The release of her mixtape What A Life, finds Sho Madjozi fusing languages (Tsonga, English and Swahili) and genres (gqom, amapiano and hip hop) while paying homage to her Tsonga heritage in the process, taking another giant step in her international career.
A celebration of individuality in all of its glory, What A Life has allowed Sho Madjozi to introduce traditional music to a whole new mainstream market, especially with the notable track “Shahumba” featuring the legendary Tsonga singer and producer, Dr Thomas Chuake, in his first ever collaboration.
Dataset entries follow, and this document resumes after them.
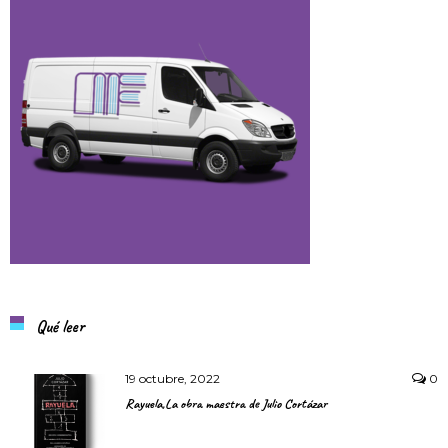
Qué leer
19 octubre, 2022
0
Rayuela,La obra maestra de Julio Cortázar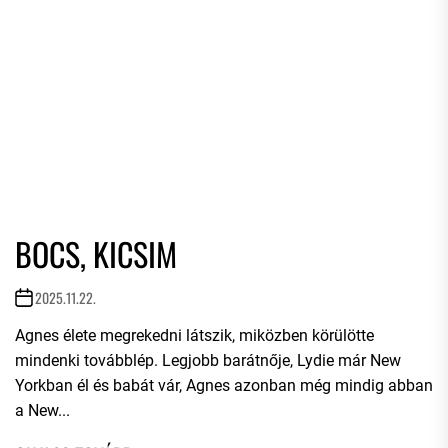
BOCS, KICSIM
2025.11.22.
Agnes élete megrekedni látszik, miközben körülötte
mindenki továbblép. Legjobb barátnője, Lydie már New
Yorkban él és babát vár, Agnes azonban még mindig abban
a New...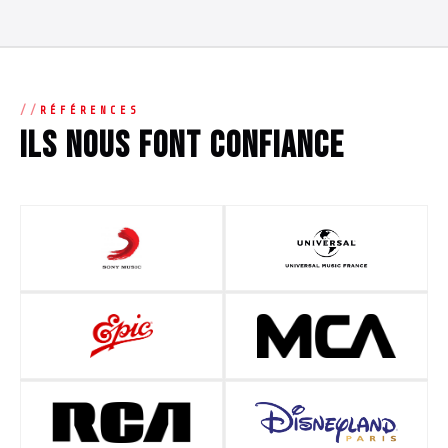
RÉFÉRENCES
Ils nous font confiance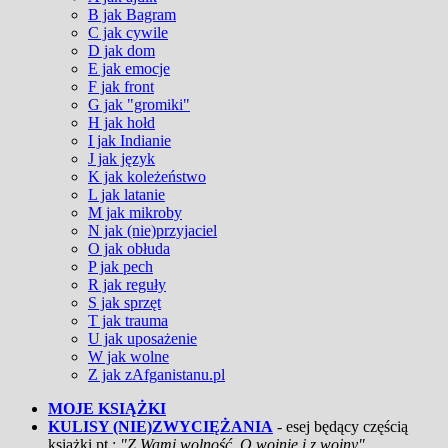
B jak Bagram
C jak cywile
D jak dom
E jak emocje
F jak front
G jak "gromiki"
H jak hołd
I jak Indianie
J jak język
K jak koleżeństwo
L jak latanie
M jak mikroby
N jak (nie)przyjaciel
O jak obłuda
P jak pech
R jak reguły
S jak sprzęt
T jak trauma
U jak uposażenie
W jak wolne
Z jak zAfganistanu.pl
MOJE KSIĄŻKI
KULISY (NIE)ZWYCIĘŻANIA
- esej będący częścią
książki pt.:
"Z Wami wolność. O wojnie i z wojny"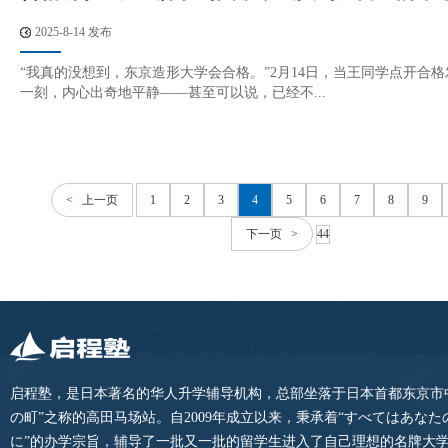
2025-8-14 发布
“我真的没想到，东京造形大学会合格。”2月14日，当王同学点开合
一刻，内心出奇地平静——甚至可以说，已经不...
< 上一页
1
2
3
4
5
6
7
8
9
下一页 >
44
启程塾，是日本著名的华人升学辅导机构，总部坐落于日本首都东京市
の町”之称的高田马场站。自2009年成立以来，秉承着“すべてはあな
に”的办学宗旨，辅导了一批又一批的留学生进入了自己理想的名牌大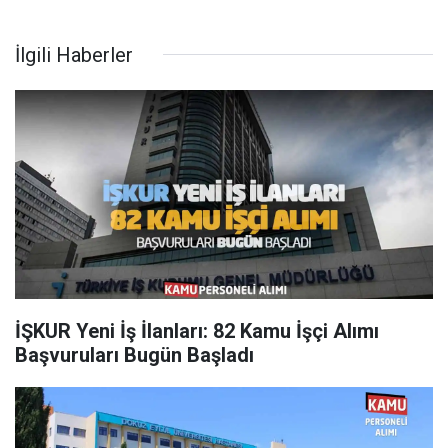
İlgili Haberler
İŞKUR Yeni İş İlanları: 82 Kamu İşçi Alımı
Başvuruları Bugün Başladı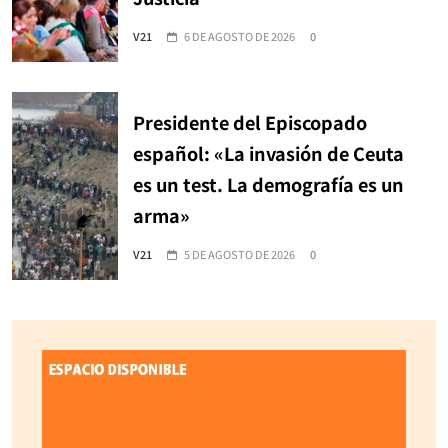
V21
6 DE AGOSTO DE 2026
0
Presidente del Episcopado
español: «La invasión de Ceuta
es un test. La demografía es un
arma»
V21
5 DE AGOSTO DE 2026
0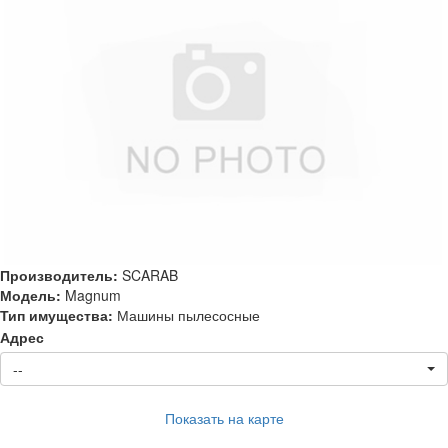
Производитель:
SCARAB
Модель:
Magnum
Тип имущества:
Машины пылесосные
Адрес
--
Показать на карте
Sho Madjozi can’t stop and won’t stop until she fulfills her quest of global domination, all the while staying true to her colourful, cosmopolitan roots.
About Sho Madjozi:
Sho Madjozi has come a long way from the two-room rondavel she called home as a child in South Africa. Since making her debut in 2017, she quietly emerged as a global force renowned for head-spinning wordplay, ear-perking Xitsonga lyrics, and eye-popping colorful fashion. Powered by bangers like “John Cena” [2.6 million Spotify streams] and “Huku” [1.6 million Spotify streams], she took home “Favorite African Star” at the Nickelodeon Kids Choice Awards, “Best New International Artist” at the BET Awards, “Entertainer of the Year” from Forbes, and more. This year, she was nominated once again for a BET Award in the category of “Best International Artist.”
She graced the global covers of magazines such as Elle, Cosmopolitan, and Bona. Not to mention, she shared the stage with Beyoncé and Ed Sheeran at the 2019 Global Citizen Festival and joined forces with Diplo for a much talked-about Super Bowl party performance in the same year. Plus, she met actor and WWE legend John Cena during a viral moment on The Kelly Clarkson Show. In addition to widespread acclaim from Vogue, The FADER, Noisey, Billboard, BBC, OkayAfrica, and more, The New York Times praised how “She pays homage to her heritage while updating it for the moment, cutting across continents and genres.”
Now, she’s on her way to the forefront of popular culture worldwide on her own terms.